It must have entered your mind at some point in the process of becoming a UAE expat. Because, although the tax-free salary and exciting opportunities that come with working in the country are undeniably enticing, there’s always that niggle in the back of the mind – an anxious little voice that still pipes up, no matter how many brunches or beach days or other lovely lifestyle benefits you try to distract it with... What about when I leave? How will the two years – or four/six/eight-plus years that it so often ends up being – of living and working in the UAE look on my CV when I eventually try to find employment back in my home country?
There’s no doubt that the UAE is an attractive place to work. It’s well known that non-nationals make up almost 90 per cent of the eight million-plus people who live in the country, all of whom move here primarily for the job opportunities. Figures compiled by business publication BQ magazine show that there are more than 2.6 million Indians, 500,000 Filipinos and approximately 120,000 UK nationals (the largest Western population in the UAE), among many others, all working in any one of the nation’s burgeoning industries – from oil and gas, finance and construction to retail, media and manufacturing. As an expat destination it’s an all-rounder; since 2010 Dubai has shot up seven spaces to be number three in the table of nations offering the best quality of life for British expats according to a 2014 report by NatWest, and this February’s job index survey by Bayt.com revealed a booming marketplace across the emirates, with 68 per cent of employers saying they planned to hire new staff members within the year.
“Business in the UAE is buoyant,” says Jack Khabbaz, manager at Dubai-based recruitment agency Morgan Mckinley. “Salaries are very competitive when compared to the rest of the world, as well as tax-free, and they continue to rise at a rate of about 5 per cent each year.
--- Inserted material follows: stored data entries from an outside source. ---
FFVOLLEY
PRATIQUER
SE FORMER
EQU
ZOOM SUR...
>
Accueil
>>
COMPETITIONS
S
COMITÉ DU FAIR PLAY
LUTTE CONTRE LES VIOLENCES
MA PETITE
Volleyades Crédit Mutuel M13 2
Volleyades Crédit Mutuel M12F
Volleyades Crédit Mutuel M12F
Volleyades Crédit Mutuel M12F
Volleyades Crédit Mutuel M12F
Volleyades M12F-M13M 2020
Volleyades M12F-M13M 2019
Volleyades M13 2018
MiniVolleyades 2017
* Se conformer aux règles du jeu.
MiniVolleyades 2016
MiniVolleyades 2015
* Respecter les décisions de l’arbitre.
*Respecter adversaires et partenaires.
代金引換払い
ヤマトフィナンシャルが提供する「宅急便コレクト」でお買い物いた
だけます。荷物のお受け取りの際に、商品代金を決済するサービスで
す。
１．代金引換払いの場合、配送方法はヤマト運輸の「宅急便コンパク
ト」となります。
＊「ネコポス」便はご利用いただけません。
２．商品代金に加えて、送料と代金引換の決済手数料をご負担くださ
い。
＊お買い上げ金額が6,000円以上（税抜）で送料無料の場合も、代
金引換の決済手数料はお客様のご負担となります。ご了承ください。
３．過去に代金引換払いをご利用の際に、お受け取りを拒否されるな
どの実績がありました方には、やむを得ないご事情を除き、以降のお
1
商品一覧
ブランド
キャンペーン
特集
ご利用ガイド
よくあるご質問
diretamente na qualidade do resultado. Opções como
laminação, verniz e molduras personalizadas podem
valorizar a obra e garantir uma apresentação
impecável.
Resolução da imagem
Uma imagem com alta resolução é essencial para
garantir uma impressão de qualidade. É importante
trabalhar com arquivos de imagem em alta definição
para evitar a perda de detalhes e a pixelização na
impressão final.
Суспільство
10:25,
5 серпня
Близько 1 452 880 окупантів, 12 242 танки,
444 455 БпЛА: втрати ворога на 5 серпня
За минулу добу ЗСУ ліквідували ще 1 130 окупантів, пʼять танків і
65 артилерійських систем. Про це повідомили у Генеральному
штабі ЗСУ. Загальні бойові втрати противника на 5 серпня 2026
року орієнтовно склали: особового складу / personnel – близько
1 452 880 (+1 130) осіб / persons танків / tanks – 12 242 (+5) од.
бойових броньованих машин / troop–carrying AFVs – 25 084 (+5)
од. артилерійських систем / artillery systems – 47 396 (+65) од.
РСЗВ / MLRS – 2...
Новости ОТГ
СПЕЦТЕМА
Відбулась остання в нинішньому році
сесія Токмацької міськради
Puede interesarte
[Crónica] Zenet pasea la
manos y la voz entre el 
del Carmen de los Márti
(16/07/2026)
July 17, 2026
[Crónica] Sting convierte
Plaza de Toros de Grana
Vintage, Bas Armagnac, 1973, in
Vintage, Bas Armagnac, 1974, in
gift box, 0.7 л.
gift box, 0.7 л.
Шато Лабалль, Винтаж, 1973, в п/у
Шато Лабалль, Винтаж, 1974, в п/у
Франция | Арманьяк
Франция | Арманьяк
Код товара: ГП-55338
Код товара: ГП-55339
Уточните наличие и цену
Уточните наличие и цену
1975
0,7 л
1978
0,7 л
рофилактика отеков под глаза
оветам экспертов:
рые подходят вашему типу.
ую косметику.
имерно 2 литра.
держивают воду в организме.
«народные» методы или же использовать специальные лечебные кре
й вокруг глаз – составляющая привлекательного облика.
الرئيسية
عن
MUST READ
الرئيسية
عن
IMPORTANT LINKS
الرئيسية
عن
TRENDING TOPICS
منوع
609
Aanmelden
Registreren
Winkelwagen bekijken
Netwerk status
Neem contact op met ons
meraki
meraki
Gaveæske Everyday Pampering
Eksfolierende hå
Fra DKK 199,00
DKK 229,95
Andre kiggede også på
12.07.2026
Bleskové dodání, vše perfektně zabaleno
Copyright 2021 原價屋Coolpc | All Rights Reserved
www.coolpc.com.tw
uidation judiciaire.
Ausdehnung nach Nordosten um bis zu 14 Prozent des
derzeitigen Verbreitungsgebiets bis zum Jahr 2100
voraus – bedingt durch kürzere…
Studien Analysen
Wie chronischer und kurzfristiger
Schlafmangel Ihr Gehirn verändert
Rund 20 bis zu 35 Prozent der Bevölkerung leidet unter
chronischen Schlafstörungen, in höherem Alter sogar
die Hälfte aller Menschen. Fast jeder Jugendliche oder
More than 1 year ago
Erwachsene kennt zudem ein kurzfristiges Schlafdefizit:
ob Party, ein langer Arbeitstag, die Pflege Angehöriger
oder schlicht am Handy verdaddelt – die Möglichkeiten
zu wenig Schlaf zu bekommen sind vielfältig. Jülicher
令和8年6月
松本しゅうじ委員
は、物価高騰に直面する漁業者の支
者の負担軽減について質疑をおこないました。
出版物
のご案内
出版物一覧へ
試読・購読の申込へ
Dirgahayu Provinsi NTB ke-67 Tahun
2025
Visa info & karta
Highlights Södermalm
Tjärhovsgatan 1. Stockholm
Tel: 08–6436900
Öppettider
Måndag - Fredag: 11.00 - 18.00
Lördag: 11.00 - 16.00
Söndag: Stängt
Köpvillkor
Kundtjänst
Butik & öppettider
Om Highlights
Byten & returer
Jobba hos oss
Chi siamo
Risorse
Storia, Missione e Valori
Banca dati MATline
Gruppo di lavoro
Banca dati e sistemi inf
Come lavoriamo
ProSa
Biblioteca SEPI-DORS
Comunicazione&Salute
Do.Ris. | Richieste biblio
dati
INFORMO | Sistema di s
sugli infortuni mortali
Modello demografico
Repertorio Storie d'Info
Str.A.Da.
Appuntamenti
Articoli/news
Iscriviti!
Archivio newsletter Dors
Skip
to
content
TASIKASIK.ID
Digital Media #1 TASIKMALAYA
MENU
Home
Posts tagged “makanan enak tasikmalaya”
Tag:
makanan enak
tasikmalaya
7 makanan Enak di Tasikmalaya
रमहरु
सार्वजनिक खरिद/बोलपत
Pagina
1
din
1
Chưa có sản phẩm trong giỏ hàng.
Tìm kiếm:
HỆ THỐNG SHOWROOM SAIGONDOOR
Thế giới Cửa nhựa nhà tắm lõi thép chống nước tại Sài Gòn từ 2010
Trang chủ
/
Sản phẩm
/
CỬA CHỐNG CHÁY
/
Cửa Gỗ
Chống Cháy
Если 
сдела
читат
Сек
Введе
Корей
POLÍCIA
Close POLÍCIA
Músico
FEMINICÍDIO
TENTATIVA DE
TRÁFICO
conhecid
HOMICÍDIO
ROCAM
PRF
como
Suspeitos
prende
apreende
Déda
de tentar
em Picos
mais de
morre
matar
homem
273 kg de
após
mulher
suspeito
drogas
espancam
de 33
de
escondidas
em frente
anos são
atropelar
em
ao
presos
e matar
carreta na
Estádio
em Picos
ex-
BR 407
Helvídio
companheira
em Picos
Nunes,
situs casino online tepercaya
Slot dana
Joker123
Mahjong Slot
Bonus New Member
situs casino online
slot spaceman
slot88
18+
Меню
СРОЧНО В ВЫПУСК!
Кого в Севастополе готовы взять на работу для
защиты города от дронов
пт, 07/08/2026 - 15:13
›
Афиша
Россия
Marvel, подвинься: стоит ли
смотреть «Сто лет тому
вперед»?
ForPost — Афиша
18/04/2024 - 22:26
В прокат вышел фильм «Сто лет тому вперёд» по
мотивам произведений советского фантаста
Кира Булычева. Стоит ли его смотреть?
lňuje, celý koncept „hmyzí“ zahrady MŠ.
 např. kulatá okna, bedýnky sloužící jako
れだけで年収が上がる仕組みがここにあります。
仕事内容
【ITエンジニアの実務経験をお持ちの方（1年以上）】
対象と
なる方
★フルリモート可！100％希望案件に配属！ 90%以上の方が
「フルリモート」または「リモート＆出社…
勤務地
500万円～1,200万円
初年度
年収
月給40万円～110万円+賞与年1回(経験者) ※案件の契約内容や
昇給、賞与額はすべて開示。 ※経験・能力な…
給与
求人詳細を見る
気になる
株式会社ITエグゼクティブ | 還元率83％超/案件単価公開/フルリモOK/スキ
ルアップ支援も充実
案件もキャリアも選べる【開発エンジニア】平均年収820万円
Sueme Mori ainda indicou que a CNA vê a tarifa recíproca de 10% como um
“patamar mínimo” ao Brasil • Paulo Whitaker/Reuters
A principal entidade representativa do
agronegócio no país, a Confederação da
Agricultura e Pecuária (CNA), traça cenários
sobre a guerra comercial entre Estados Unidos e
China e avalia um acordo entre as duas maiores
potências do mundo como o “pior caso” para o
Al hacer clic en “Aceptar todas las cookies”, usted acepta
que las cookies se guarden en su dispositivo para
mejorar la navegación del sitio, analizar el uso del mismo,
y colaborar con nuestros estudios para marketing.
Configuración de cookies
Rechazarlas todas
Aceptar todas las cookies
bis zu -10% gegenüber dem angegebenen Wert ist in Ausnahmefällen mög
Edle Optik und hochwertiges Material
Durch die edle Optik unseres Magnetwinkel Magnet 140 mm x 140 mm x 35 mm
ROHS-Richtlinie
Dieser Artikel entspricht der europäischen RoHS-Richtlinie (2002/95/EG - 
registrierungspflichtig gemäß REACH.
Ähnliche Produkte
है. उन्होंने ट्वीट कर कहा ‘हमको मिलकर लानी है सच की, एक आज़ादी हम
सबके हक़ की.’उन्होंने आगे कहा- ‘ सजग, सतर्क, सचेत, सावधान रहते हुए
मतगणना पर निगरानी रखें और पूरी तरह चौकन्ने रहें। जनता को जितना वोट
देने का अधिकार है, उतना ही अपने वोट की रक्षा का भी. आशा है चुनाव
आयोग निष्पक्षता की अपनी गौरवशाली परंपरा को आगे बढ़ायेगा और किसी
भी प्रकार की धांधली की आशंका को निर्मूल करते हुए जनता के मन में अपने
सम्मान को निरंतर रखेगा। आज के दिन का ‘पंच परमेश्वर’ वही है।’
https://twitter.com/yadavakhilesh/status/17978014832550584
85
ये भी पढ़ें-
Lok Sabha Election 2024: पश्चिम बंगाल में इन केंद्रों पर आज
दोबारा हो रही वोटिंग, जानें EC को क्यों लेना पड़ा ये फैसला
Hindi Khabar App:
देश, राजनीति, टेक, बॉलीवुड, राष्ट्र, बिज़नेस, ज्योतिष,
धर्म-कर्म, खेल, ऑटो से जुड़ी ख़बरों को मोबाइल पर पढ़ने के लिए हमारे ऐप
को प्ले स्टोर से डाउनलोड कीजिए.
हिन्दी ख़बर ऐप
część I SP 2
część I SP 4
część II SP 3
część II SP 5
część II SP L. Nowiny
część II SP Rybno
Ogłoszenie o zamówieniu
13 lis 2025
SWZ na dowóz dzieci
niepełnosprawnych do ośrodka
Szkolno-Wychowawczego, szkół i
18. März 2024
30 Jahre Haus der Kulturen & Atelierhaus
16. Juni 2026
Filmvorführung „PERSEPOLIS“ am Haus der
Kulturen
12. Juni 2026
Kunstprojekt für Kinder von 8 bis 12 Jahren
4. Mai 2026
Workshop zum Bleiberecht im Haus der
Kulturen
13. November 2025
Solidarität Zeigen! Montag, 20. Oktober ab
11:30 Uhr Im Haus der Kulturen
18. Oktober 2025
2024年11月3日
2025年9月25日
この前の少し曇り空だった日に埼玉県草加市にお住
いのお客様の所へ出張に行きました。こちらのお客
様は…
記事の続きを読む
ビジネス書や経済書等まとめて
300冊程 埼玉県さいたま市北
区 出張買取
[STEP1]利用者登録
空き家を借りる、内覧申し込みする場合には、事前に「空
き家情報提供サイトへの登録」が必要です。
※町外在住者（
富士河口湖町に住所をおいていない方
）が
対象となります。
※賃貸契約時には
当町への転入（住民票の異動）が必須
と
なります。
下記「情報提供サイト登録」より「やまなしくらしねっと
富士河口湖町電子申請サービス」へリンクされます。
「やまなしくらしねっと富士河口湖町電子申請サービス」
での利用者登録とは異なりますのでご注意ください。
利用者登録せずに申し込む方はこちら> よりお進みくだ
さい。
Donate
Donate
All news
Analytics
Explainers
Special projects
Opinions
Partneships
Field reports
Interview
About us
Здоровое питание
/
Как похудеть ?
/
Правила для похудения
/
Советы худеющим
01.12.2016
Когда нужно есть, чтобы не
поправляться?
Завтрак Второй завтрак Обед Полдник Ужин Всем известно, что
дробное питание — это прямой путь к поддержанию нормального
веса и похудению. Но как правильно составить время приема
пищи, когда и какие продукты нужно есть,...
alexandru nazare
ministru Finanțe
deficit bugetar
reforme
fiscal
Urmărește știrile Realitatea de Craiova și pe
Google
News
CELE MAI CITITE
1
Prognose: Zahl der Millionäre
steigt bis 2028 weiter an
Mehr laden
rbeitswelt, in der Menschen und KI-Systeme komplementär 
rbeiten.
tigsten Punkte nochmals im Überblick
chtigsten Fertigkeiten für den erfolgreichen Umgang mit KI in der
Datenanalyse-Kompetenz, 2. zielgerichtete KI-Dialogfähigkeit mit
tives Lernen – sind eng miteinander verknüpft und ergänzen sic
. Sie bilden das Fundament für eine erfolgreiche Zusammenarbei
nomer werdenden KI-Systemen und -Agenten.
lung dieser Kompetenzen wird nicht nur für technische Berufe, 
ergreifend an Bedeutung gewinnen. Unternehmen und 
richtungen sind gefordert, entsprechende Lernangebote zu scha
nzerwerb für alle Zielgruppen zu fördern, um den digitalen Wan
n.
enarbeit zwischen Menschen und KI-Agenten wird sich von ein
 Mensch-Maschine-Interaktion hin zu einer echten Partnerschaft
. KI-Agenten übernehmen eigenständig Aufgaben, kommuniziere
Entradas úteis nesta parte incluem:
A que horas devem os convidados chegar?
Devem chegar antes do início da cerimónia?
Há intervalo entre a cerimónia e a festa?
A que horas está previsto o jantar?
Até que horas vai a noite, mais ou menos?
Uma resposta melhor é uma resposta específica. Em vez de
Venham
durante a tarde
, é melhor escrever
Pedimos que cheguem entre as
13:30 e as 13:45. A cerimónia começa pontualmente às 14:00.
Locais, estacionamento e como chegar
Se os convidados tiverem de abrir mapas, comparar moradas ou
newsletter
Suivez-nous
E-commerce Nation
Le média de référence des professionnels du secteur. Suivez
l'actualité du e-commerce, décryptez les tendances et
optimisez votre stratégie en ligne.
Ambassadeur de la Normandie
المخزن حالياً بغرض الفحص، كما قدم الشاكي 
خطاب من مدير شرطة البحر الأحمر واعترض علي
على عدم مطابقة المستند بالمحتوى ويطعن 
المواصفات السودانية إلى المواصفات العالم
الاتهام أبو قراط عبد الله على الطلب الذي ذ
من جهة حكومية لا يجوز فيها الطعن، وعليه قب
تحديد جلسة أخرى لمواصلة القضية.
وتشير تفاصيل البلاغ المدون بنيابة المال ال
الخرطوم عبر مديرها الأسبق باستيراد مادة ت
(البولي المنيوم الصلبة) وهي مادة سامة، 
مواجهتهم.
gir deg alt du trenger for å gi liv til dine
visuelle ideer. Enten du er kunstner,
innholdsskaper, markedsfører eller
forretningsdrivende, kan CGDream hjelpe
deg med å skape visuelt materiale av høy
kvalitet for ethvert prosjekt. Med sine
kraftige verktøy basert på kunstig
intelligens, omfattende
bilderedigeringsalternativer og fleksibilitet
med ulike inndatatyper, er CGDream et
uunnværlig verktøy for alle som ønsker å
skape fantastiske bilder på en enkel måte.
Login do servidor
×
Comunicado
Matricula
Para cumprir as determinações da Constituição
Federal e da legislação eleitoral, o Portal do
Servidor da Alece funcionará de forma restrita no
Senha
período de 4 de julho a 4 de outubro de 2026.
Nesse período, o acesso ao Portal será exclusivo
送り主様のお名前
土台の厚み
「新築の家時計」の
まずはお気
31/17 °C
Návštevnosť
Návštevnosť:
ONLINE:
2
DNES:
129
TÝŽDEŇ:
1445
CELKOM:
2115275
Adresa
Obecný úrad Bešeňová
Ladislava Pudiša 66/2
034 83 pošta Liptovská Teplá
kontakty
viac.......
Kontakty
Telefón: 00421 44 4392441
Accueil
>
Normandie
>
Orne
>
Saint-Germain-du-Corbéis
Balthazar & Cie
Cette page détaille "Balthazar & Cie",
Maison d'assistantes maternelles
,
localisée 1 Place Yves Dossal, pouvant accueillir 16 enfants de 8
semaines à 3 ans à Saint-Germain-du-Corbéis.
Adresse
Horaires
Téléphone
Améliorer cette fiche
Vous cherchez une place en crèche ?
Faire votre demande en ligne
Many employers also offer attractive expat packages – which include accommodation, annual flights home, health insurance and sometimes school fees – and, because the market is emerging so rapidly, there is often scope for strong employees to progress in their careers more quickly than they would do in a more mature marketplace.”
Add to this the year-round sunshine and coastal lifestyle and it’s clear to see why so many of us flock to the emirates to build a temporary new life. But ‘temporary’ is the key word here – most of us are in the country on renewable two-year employment visas and are aware that we will eventually need to move on to somewhere else. Are the gold-paved streets of the UAE only a short-term mirage of success that will evaporate once we get back to the ‘real world’?
An emerging marketplace
The UAE might be full of opportunity, but the country’s relative youth – it turns 44 next month – makes the experience of working here different from how the same job might be in a more established country, says David Wilkins, managing director of UAE-based recruitment consultancy, Talentry. “There’s a general concern that some of the working practices and procedures in the UAE are dated in comparison to more developed regions,” he says.
Dubai-based career coach Zeta Yarwood agrees: “Some people might worry about the perception of the UAE market and how that will reflect on them – is it as developed as more sophisticated markets such as Europe or the US? Would their experience be considered as equal to those based in more developed markets? Also for certain positions, such as business development, for example, current market knowledge is essential, and so time abroad might have a detrimental impact solely due to having spent time out of the country.”
Just as a lot will depend on your industry and specific role, the work experience that you gained before moving here will also have an impact on your employability once you return.
Jennifer Drury*, a 28-year-old fashion stylist who grew up between the UK and Dubai, forged her early career in the emirate, beginning as an intern and then progressing her way up to stylist level on an established international fashion magazine brand after three years. However, when she decided to move to London three years ago, she found that the increased competition, and the fact that her only work experience was in the UAE, counted against her. “I did at least manage to get some decent interviews, but I always lost out to candidates who already had some London experience,” says Jennifer. “Eventually I had to start applying for jobs outside of where I had experience, and I ended up finding a junior PR role.”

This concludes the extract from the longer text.